BACKGROUND: NY-ESO-1 protein formulated in ISCOMATRIX™ results in CD4+, CD8+ T cell and antibody-mediated immunity. We evaluated persistence of immunity, relapse-free survival and tumour antigen expression upon relapse in patients vaccinated in an earlier trial. METHODS: Immunity was measured in 28 patients with resected NY-ESO-1-expressing tumours (melanoma 25, breast 3) 252-1,155 days (median = 681) after vaccination. In the earlier vaccination, trial patients received NY-ESO-1 with ISCOMATRIX™ adjuvant at three protein doses 10 µg, 30 µg or 100 µg (n = 14); 100 µg NY-ESO-1 protein (n = 8) or placebo (n = 6), together with 1 µg of intradermal (ID) NY-ESO-1 protein twice for DTH skin testing. Immune responses assessed in the current study included antibody titres, circulating NY-ESO-1-specific T cells and DTH reactivity 2 days after DTH skin testing with NY-ESO-1 protein (1 µg) or peptides (10 µg). Relapse-free survival was determined for 42 melanoma patients.

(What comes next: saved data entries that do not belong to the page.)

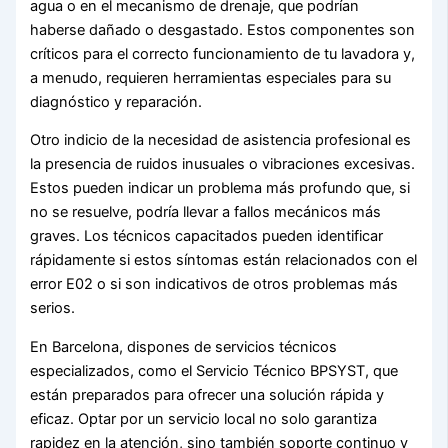
agua o en el mecanismo de drenaje, que podrían
haberse dañado o desgastado. Estos componentes son
críticos para el correcto funcionamiento de tu lavadora y,
a menudo, requieren herramientas especiales para su
diagnóstico y reparación.
Otro indicio de la necesidad de asistencia profesional es
la presencia de ruidos inusuales o vibraciones excesivas.
Estos pueden indicar un problema más profundo que, si
no se resuelve, podría llevar a fallos mecánicos más
graves. Los técnicos capacitados pueden identificar
rápidamente si estos síntomas están relacionados con el
error E02 o si son indicativos de otros problemas más
serios.
En Barcelona, dispones de servicios técnicos
especializados, como el Servicio Técnico BPSYST, que
están preparados para ofrecer una solución rápida y
eficaz. Optar por un servicio local no solo garantiza
rapidez en la atención, sino también soporte continuo y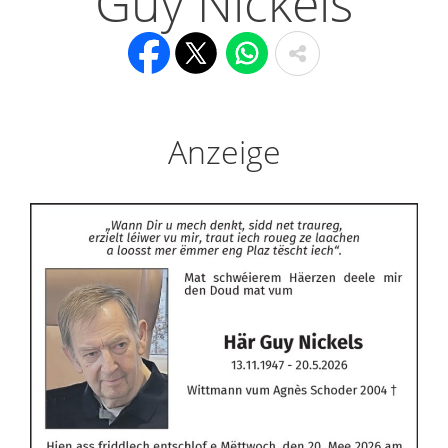
Guy Nickels
Anzeige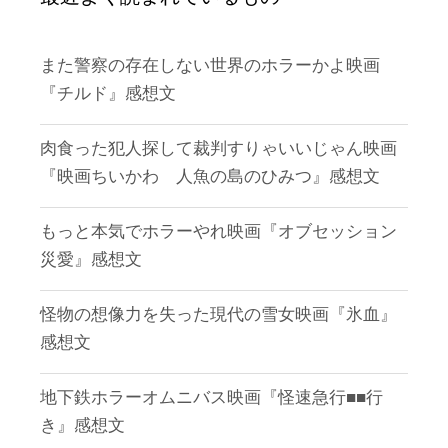
また警察の存在しない世界のホラーかよ映画
『チルド』感想文
肉食った犯人探して裁判すりゃいいじゃん映画
『映画ちいかわ 人魚の島のひみつ』感想文
もっと本気でホラーやれ映画『オブセッション
災愛』感想文
怪物の想像力を失った現代の雪女映画『氷血』
感想文
地下鉄ホラーオムニバス映画『怪速急行■■行
き』感想文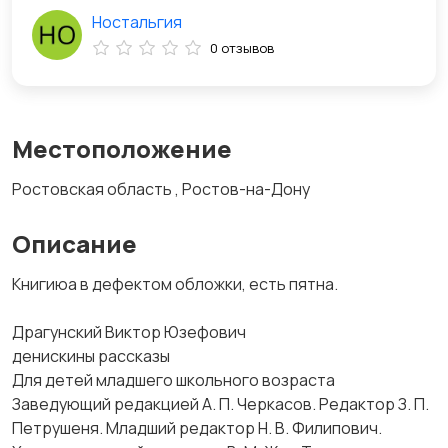
Ностальгия
0 отзывов
Местоположение
Ростовская область , Ростов-на-Дону
Описание
Книгиюа в дефектом обложки, есть пятна.
Драгунский Виктор Юзефович
денискины рассказы
Для детей младшего школьного возраста
Заведующий редакцией А. П. Черкасов. Редактор З. П.
Петрушеня. Младший редактор Н. В. Филипович.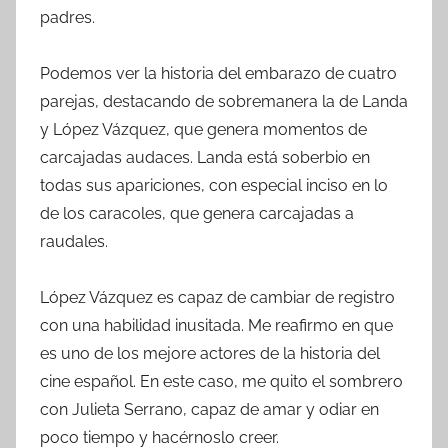
padres.
Podemos ver la historia del embarazo de cuatro
parejas, destacando de sobremanera la de Landa
y López Vázquez, que genera momentos de
carcajadas audaces. Landa está soberbio en
todas sus apariciones, con especial inciso en lo
de los caracoles, que genera carcajadas a
raudales.
López Vázquez es capaz de cambiar de registro
con una habilidad inusitada. Me reafirmo en que
es uno de los mejore actores de la historia del
cine español. En este caso, me quito el sombrero
con Julieta Serrano, capaz de amar y odiar en
poco tiempo y hacérnoslo creer.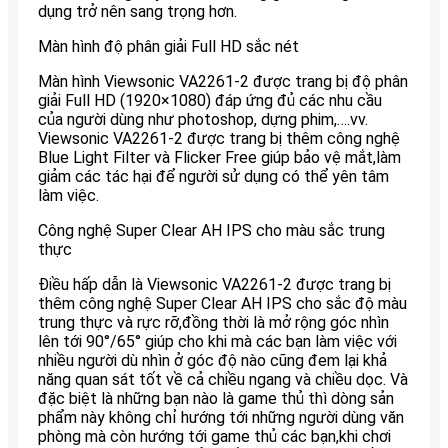
dụng trở nên sang trọng hơn.
Màn hình độ phân giải Full HD sắc nét
Màn hình Viewsonic VA2261-2 được trang bị độ phân
giải Full HD (1920×1080) đáp ứng đủ các nhu cầu
của người dùng như photoshop, dựng phim,….vv.
Viewsonic VA2261-2 được trang bị thêm công nghệ
Blue Light Filter và Flicker Free giúp bảo vệ mắt,làm
giảm các tác hại để người sử dụng có thể yên tâm
làm việc.
Công nghệ Super Clear AH IPS cho màu sắc trung
thực
Điều hấp dẫn là Viewsonic VA2261-2 được trang bị
thêm công nghệ Super Clear AH IPS cho sắc độ màu
trung thực và rực rỡ,đồng thời là mở rộng góc nhìn
lên tới 90°/65° giúp cho khi mà các bạn làm việc với
nhiều người dù nhìn ở góc độ nào cũng đem lại khả
năng quan sát tốt về cả chiều ngang và chiều dọc. Và
đặc biệt là những bạn nào là game thủ thì dòng sản
phẩm này không chỉ hướng tới những người dùng văn
phòng mà còn hướng tới game thủ các bạn,khi chơi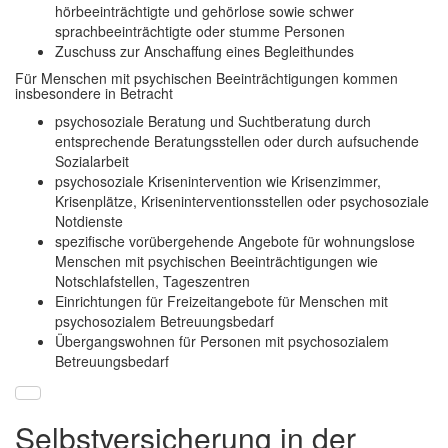
hörbeeinträchtigte und gehörlose sowie schwer
sprachbeeinträchtigte oder stumme Personen
Zuschuss zur Anschaffung eines Begleithundes
Für Menschen mit psychischen Beeinträchtigungen kommen
insbesondere in Betracht
psychosoziale Beratung und Suchtberatung durch
entsprechende Beratungsstellen oder durch aufsuchende
Sozialarbeit
psychosoziale Krisenintervention wie Krisenzimmer,
Krisenplätze, Kriseninterventionsstellen oder psychosoziale
Notdienste
spezifische vorübergehende Angebote für wohnungslose
Menschen mit psychischen Beeinträchtigungen wie
Notschlafstellen, Tageszentren
Einrichtungen für Freizeitangebote für Menschen mit
psychosozialem Betreuungsbedarf
Übergangswohnen für Personen mit psychosozialem
Betreuungsbedarf
Selbstversicherung in der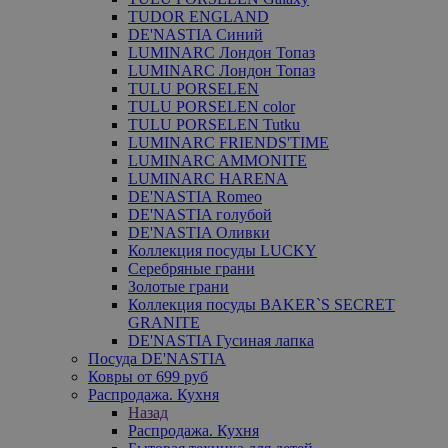
TUDOR ENGLAND
DE'NASTIA Синий
LUMINARC Лондон Топаз
LUMINARC Лондон Топаз
TULU PORSELEN
TULU PORSELEN color
TULU PORSELEN Tutku
LUMINARC FRIENDS'TIME
LUMINARC AMMONITE
LUMINARC HARENA
DE'NASTIA Romeo
DE'NASTIA голубой
DE'NASTIA Оливки
Коллекция посуды LUCKY
Серебряные грани
Золотые грани
Коллекция посуды BAKER`S SECRET
GRANITE
DE'NASTIA Гусиная лапка
Посуда DE'NASTIA
Ковры от 699 руб
Распродажа. Кухня
Назад
Распродажа. Кухня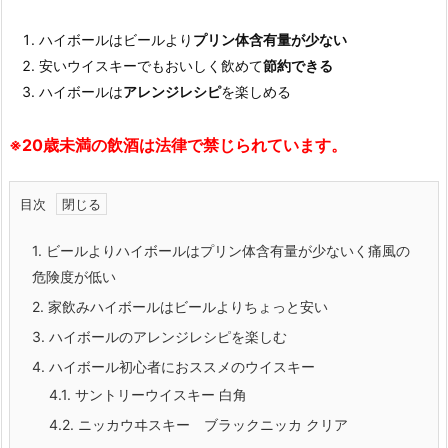
ハイボールはビールより
プリン体含有量が少ない
安いウイスキーでもおいしく飲めて
節約できる
ハイボールは
アレンジレシピ
を楽しめる
※20歳未満の飲酒は法律で禁じられています。
目次
1.
ビールよりハイボールはプリン体含有量が少ないく痛風の
危険度が低い
2.
家飲みハイボールはビールよりちょっと安い
3.
ハイボールのアレンジレシピを楽しむ
4.
ハイボール初心者におススメのウイスキー
4.1.
サントリーウイスキー 白角
4.2.
ニッカウヰスキー ブラックニッカ クリア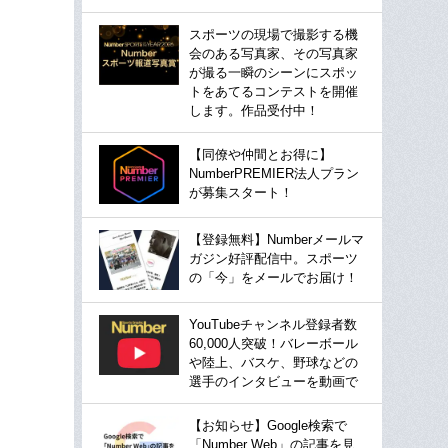
スポーツの現場で撮影する機
会のある写真家、その写真家
が撮る一瞬のシーンにスポッ
トをあてるコンテストを開催
します。作品受付中！
【同僚や仲間とお得に】
NumberPREMIER法人プラン
が募集スタート！
【登録無料】Numberメールマ
ガジン好評配信中。スポーツ
の「今」をメールでお届け！
YouTubeチャンネル登録者数
60,000人突破！バレーボール
や陸上、バスケ、野球などの
選手のインタビューを動画で
【お知らせ】Google検索で
「Number Web」の記事を見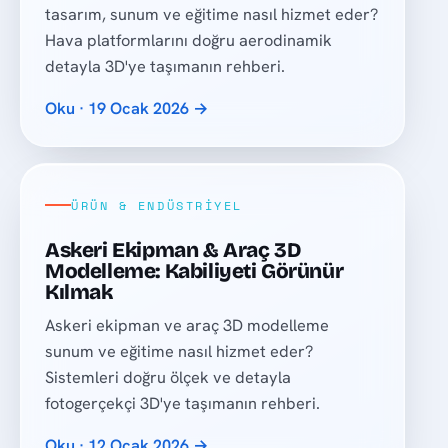
tasarım, sunum ve eğitime nasıl hizmet eder?
Hava platformlarını doğru aerodinamik
detayla 3D'ye taşımanın rehberi.
Oku · 19 Ocak 2026 →
ÜRÜN & ENDÜSTRIYEL
Askeri Ekipman & Araç 3D
Modelleme: Kabiliyeti Görünür
Kılmak
Askeri ekipman ve araç 3D modelleme
sunum ve eğitime nasıl hizmet eder?
Sistemleri doğru ölçek ve detayla
fotogerçekçi 3D'ye taşımanın rehberi.
Oku · 12 Ocak 2026 →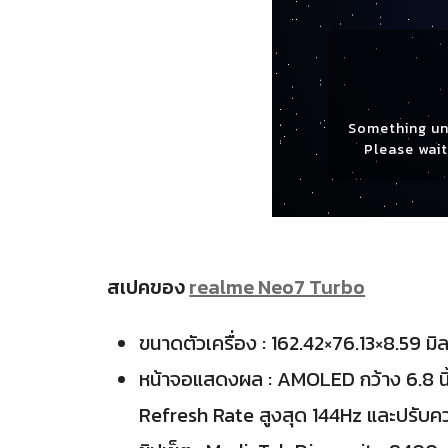
Something un
Please wait 
สเปคของ
realme Neo7 Turbo
ขนาดตัวเครื่อง : 162.42×76.13×8.59 มิ
หน้าจอแสดงผล : AMOLED กว้าง 6.8 นิ
Refresh Rate สูงสุด 144Hz และปรับคว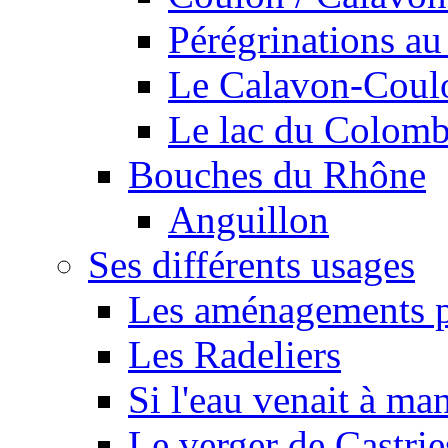
Pérégrinations au 
Le Calavon-Coulon
Le lac du Colombie
Bouches du Rhône
Anguillon
Ses différents usages
Les aménagements pe
Les Radeliers
Si l'eau venait à ma
Le verger de Castrie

On relapse NY-ESO-1 and HLA, class I was assessed by immunohistochemistry in 17. RESULTS: Persisting anti-NY-ESO-1 immunity was detected in 10/14 recipients who had previously received vaccine with ISCOMATRIX™ adjuvant. In contrast, immunity only persisted in 3/14 who received 100 µg un-adjuvanted NY-ESO-1 protein (3/8) or 2 µg DTH protein (0/6) P = 0.02. Hence, persisting NY-ESO-1 immunity was associated with prior adjuvant. Tumour NY-ESO-1 or HLA class I was downregulated in participants who relapsed suggesting immunoediting had occurred. CONCLUSION: Immunoediting suggests that a signal of anti-tumour activity was observed in high-risk resected melanoma patients vaccinated with NY-ESO-1/ISCOMATRIX™. This was associated with measurable persisting immunity in the majority of vaccinated subjects tested. A prospective randomised trial has been undertaken to confirm these results.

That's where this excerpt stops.